- _About this task_: Every line of the data that contains the string "Halifax" must be copied.

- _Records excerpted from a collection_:

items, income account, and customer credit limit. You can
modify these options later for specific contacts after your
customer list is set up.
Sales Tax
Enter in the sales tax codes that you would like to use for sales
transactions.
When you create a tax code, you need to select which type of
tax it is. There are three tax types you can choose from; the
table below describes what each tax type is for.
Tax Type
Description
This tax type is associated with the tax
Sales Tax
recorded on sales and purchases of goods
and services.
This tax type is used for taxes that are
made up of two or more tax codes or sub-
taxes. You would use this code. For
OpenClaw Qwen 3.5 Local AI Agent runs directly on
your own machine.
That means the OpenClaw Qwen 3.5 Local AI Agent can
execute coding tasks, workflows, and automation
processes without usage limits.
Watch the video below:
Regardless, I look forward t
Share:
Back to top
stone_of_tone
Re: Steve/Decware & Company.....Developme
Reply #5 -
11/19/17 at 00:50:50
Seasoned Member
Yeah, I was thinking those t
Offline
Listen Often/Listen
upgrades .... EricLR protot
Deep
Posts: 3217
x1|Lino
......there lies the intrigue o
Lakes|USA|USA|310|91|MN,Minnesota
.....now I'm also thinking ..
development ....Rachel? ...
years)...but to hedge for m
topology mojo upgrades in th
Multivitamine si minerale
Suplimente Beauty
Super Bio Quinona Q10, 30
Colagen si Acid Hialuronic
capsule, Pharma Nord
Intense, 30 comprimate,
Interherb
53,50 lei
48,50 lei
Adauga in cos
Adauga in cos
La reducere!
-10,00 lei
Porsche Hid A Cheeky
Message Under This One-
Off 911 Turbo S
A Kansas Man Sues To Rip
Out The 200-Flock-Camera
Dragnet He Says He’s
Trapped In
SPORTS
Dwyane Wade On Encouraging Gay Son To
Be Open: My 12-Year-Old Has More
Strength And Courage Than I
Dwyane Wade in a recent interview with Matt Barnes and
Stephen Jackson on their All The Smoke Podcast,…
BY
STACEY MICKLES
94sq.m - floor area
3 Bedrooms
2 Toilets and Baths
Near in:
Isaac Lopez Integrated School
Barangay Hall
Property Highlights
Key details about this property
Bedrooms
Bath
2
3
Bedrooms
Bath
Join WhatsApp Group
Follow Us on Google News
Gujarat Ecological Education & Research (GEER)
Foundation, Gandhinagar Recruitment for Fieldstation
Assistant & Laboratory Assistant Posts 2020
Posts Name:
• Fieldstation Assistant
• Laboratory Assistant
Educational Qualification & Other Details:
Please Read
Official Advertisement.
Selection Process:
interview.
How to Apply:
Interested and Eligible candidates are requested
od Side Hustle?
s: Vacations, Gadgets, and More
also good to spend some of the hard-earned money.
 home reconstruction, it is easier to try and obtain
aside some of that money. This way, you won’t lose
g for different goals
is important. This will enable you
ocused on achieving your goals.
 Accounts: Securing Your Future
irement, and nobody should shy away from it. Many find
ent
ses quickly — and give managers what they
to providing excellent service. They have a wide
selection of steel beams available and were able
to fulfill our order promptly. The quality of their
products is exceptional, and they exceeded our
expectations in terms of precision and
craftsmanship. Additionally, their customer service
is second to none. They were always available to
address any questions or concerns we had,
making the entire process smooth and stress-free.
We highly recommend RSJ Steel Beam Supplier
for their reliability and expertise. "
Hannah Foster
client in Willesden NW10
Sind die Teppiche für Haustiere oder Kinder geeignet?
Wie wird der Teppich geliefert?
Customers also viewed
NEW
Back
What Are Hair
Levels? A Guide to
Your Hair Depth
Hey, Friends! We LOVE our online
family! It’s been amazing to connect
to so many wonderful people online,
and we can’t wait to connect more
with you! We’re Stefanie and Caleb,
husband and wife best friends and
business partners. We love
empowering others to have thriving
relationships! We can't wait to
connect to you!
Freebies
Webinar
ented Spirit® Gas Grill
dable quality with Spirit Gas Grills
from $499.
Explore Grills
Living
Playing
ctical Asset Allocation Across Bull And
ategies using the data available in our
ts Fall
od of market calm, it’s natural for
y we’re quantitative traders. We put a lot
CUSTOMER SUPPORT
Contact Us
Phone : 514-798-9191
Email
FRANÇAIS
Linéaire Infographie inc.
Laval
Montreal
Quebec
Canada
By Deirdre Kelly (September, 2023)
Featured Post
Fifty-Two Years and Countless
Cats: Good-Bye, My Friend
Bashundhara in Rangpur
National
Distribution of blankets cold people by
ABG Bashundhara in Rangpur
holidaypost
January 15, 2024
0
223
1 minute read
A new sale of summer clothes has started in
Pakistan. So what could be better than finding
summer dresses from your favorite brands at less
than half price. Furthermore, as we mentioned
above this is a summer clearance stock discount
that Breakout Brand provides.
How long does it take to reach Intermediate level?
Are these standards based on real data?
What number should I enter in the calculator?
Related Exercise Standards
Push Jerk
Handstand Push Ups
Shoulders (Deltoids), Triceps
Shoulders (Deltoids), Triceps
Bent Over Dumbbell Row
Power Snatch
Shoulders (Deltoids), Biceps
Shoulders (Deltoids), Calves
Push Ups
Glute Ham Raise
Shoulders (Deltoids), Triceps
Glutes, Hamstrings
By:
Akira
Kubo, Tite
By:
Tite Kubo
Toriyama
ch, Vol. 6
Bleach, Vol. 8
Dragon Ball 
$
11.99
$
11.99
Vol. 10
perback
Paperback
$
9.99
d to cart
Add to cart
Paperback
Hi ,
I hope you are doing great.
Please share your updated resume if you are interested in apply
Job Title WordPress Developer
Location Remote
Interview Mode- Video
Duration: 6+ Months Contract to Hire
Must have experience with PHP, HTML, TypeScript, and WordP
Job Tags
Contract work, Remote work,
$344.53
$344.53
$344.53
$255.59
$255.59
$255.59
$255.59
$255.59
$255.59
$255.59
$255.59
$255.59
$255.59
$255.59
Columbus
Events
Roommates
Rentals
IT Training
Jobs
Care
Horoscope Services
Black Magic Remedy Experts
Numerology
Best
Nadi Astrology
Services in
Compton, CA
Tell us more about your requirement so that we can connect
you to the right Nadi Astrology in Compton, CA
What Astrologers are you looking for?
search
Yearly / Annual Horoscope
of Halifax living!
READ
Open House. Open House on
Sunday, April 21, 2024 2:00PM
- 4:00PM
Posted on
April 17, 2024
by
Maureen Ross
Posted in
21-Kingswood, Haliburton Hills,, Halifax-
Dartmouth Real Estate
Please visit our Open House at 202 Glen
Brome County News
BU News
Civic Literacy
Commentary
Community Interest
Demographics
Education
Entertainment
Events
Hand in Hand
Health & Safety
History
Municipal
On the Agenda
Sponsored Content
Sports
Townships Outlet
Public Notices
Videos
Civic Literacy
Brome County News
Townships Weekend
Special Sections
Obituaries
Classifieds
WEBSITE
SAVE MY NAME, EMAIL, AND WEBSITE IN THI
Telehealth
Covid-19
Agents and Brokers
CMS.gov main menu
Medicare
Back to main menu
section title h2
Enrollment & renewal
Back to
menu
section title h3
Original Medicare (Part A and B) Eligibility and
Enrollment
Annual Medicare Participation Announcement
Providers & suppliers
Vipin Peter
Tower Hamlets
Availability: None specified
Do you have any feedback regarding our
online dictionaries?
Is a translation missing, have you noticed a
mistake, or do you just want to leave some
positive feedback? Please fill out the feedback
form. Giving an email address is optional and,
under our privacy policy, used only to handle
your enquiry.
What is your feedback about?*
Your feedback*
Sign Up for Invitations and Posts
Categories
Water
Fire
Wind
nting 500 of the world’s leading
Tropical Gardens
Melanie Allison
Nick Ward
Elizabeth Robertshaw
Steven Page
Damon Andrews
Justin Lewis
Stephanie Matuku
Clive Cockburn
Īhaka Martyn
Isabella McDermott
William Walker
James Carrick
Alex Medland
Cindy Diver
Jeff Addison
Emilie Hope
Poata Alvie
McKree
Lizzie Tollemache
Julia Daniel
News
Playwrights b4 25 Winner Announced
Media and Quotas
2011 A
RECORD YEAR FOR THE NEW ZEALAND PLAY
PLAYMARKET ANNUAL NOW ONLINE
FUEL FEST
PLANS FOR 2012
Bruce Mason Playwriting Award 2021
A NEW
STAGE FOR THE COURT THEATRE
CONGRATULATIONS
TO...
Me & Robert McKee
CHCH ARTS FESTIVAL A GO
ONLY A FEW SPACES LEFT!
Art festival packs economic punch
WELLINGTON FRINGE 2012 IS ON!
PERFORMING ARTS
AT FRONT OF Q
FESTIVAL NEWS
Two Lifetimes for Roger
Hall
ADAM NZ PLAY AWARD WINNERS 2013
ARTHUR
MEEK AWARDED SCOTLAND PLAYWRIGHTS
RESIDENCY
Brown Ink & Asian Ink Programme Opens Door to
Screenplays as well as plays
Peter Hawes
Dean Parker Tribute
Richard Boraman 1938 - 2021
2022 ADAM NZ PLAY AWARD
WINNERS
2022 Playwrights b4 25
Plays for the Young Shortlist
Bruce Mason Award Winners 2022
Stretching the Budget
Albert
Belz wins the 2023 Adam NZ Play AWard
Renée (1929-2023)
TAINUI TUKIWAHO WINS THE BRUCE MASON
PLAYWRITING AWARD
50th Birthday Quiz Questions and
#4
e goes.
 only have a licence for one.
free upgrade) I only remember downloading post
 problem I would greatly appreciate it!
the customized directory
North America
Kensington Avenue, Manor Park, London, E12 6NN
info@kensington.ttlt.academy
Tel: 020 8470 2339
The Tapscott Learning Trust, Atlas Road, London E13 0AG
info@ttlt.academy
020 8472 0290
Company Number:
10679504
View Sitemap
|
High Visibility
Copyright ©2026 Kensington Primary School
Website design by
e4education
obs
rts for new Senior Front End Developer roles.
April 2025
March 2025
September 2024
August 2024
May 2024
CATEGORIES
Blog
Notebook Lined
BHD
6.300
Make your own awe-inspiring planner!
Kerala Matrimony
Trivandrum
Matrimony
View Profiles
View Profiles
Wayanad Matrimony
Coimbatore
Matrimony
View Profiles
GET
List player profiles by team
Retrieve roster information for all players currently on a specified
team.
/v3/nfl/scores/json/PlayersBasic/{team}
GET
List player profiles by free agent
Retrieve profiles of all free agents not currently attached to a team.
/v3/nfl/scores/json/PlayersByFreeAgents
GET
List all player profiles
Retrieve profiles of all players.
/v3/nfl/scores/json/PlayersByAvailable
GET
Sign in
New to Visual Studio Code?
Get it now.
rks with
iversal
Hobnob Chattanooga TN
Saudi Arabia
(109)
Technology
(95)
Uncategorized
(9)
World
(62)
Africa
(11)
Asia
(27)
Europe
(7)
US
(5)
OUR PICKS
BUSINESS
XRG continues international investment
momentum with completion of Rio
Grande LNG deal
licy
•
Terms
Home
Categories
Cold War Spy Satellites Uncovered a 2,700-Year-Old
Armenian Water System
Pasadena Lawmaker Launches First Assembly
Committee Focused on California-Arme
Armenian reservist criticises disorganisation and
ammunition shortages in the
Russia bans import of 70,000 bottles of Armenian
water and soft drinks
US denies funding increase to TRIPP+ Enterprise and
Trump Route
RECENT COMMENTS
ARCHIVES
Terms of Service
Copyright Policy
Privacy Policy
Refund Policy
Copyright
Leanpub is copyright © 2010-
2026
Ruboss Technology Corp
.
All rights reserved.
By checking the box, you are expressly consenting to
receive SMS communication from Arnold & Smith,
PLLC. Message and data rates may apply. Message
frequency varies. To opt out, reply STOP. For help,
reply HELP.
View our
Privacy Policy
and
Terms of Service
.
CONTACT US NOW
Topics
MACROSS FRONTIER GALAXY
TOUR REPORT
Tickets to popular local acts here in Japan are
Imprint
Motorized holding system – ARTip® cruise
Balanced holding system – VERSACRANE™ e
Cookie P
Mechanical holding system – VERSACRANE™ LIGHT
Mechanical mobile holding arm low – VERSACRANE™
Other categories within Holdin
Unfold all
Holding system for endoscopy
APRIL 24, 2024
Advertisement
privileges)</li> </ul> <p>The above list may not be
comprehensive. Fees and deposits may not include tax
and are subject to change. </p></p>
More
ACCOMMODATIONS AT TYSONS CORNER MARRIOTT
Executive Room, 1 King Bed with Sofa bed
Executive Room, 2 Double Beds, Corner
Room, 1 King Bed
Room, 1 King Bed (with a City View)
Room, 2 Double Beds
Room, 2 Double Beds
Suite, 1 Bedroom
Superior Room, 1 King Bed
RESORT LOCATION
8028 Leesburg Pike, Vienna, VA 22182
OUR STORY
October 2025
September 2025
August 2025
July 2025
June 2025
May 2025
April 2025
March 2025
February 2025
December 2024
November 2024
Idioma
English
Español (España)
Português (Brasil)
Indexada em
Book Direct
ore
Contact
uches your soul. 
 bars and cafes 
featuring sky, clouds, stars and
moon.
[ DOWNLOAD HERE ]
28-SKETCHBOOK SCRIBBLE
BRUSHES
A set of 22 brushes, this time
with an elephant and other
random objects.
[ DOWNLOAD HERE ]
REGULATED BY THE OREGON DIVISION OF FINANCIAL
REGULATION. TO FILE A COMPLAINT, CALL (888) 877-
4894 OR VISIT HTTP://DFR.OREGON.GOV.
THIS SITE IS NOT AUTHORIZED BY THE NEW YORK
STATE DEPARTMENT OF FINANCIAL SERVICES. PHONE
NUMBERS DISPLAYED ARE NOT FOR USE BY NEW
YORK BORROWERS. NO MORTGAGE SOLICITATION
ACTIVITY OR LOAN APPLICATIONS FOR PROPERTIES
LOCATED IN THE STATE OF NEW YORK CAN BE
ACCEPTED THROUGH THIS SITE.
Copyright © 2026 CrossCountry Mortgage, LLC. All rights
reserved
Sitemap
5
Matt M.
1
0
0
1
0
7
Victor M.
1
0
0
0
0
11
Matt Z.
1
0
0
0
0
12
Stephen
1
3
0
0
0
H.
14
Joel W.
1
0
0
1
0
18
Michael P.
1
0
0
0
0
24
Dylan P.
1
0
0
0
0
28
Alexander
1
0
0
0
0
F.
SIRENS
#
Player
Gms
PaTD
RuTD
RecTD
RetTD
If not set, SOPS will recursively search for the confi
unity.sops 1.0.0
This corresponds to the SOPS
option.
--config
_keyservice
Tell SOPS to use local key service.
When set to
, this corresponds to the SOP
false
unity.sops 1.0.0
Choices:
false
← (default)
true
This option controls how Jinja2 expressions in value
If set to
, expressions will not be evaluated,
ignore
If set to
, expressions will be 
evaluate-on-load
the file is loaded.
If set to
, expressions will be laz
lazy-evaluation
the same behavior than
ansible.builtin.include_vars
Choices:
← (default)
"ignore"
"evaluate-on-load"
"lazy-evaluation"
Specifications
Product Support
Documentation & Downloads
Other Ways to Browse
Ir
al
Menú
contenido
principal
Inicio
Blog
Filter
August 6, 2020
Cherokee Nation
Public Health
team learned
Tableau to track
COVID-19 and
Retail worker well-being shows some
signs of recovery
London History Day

- _Exercise response_:
of Halifax living!
21-Kingswood, Haliburton Hills,, Halifax-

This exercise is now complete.